The practice unfolded for me rather quickly, as situations often do when you finally surrender to the yes. I practiced regularly for a year or so and it didn’t take long for the spark of deeper inquiry to ignite. I wanted to go deeper. I began attending workshops and reading the sutras. I started experiencing things on the mat that I had longed for my whole life. I enjoyed fleeting moments of real, discernable connection to something beyond myself. Yoga was the entry point for letting spirituality be whatever it needed to be. And it was ok if it changed from day to day or if I asked a lot of questions that led to more mystery. The difference this time was, I felt deep satisfaction in the potency of unknowing.

Yoga gave me the language with which to articulate my subtle body experience. What followed was a means for relating to a tribe of people who were all present to the same delights and struggles. I no longer felt alone and yet the practice was very intimate, something that felt like it was all mine. So, I kept practicing. With my heart opening a little more with each visit to the mat, I inevitably met someone special. Someone who encouraged me to indulge my yoga curiosity in service to others by becoming a teacher.

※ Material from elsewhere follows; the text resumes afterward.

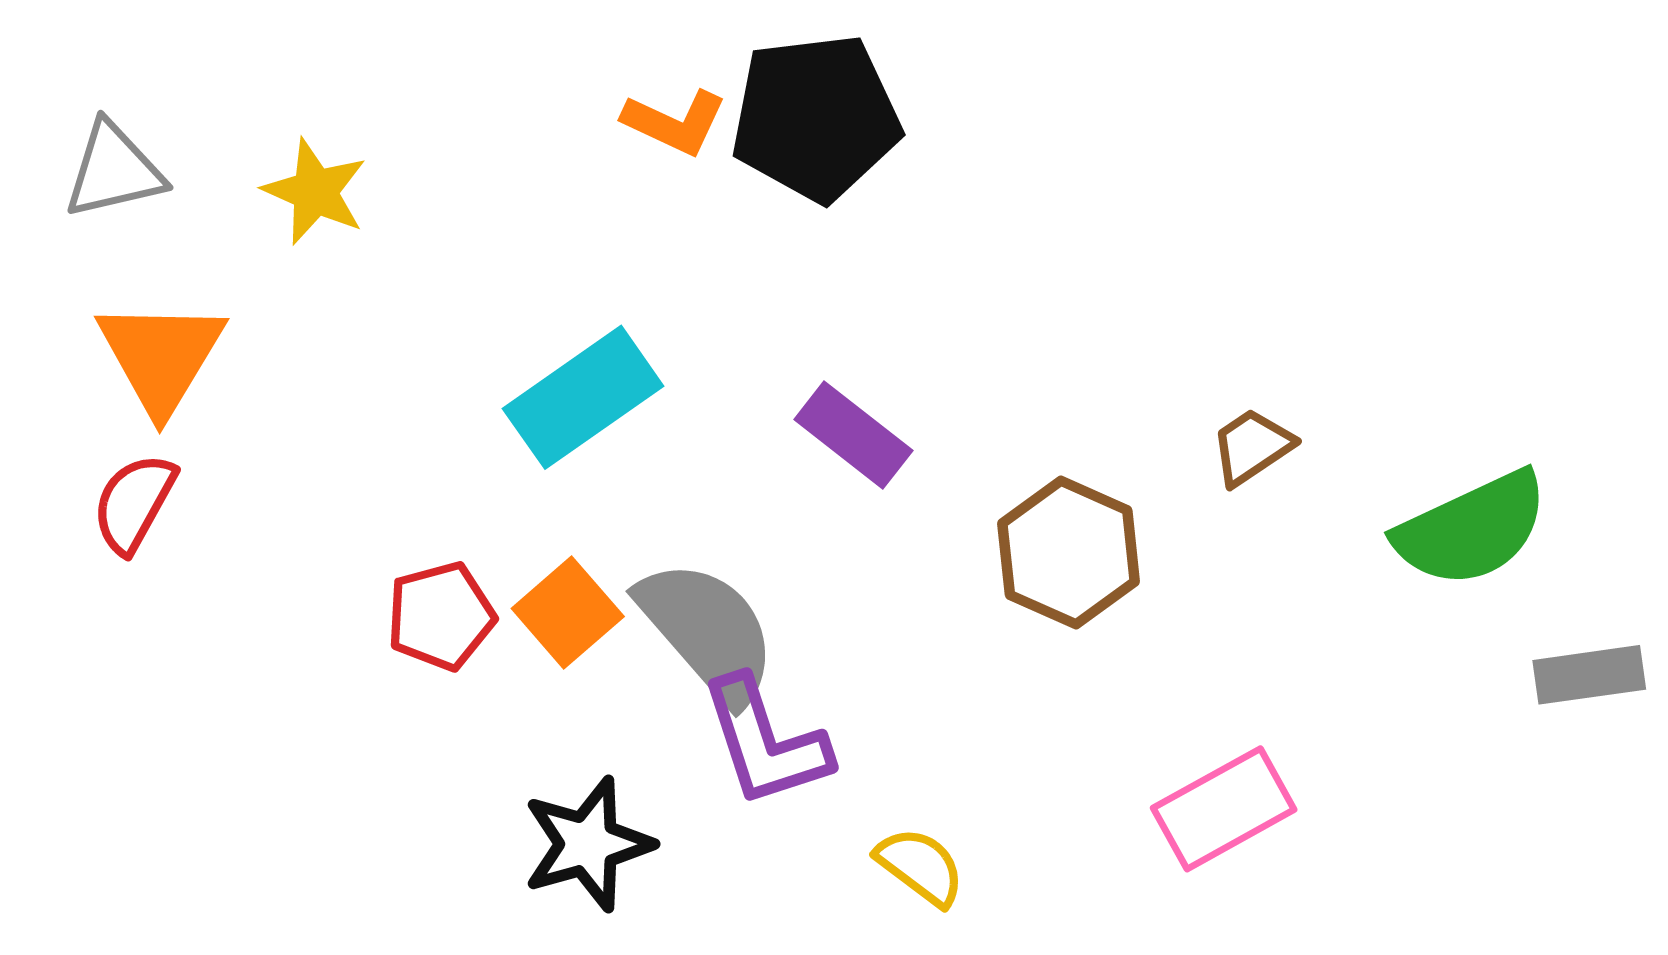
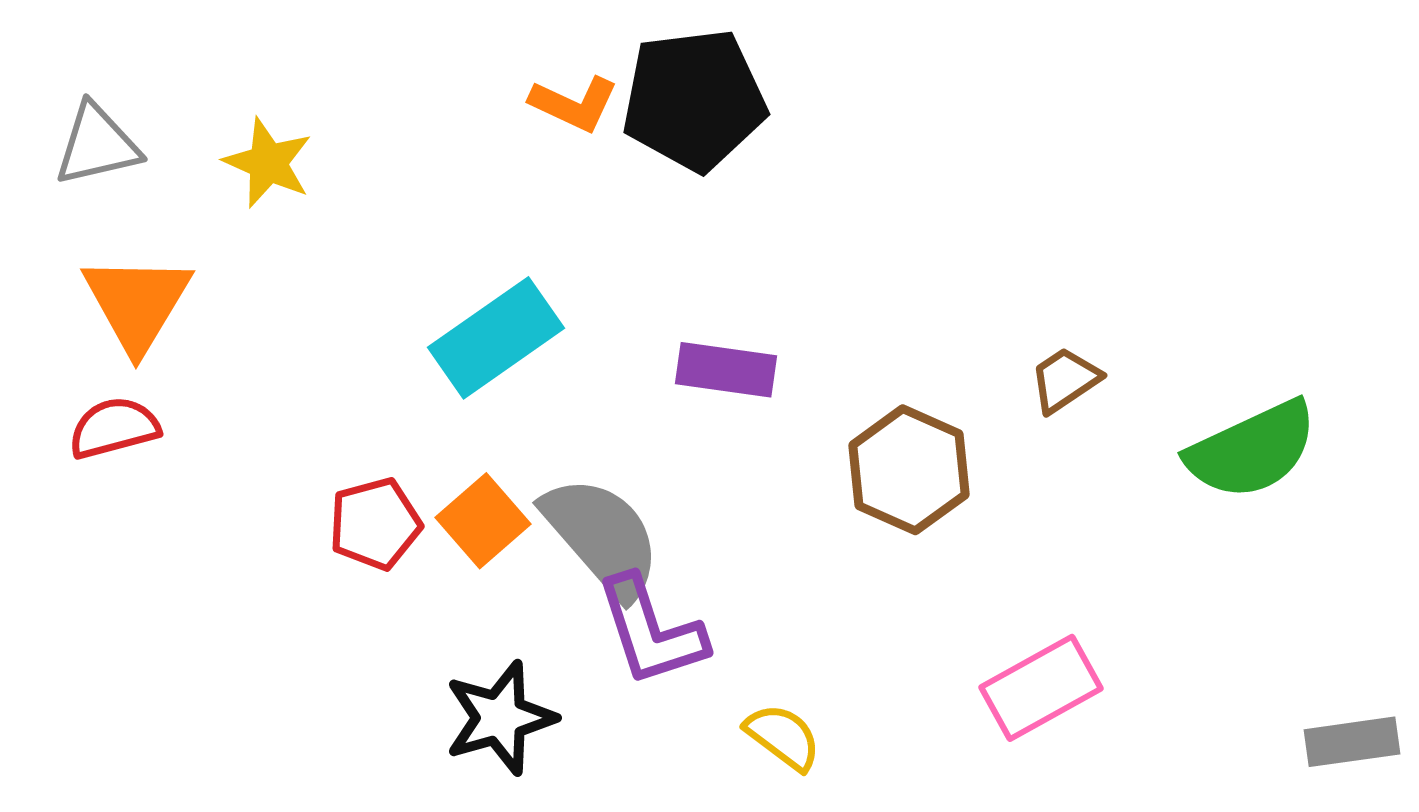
purple rectangle: (853, 435) -> (726, 370), turned -30
red semicircle: (134, 503) -> (114, 428), turned 46
gray rectangle: (1589, 675) -> (1352, 742), moved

Many breaths and years later, my interest and attention are still infinitely satiated in learning, loving and living yoga. Like Richard Freeman says, when you become so taken with a subject or practice, it naturally begins to pour out of you. The teaching part is inevitable, it just sort of happens. As a teacher, I am all the more committed to being a student first. The more I continue to scratch the surface, the more yoga lays out before me as I discover it is so much more than shapes. However, above all else, I am a believer in love. In all forms, in all ways, yoga has taught me that love is at the heart of healing. It is the message that breathes life into every teaching, though unassuming its simplicity. Love is what anchors my yoga practice.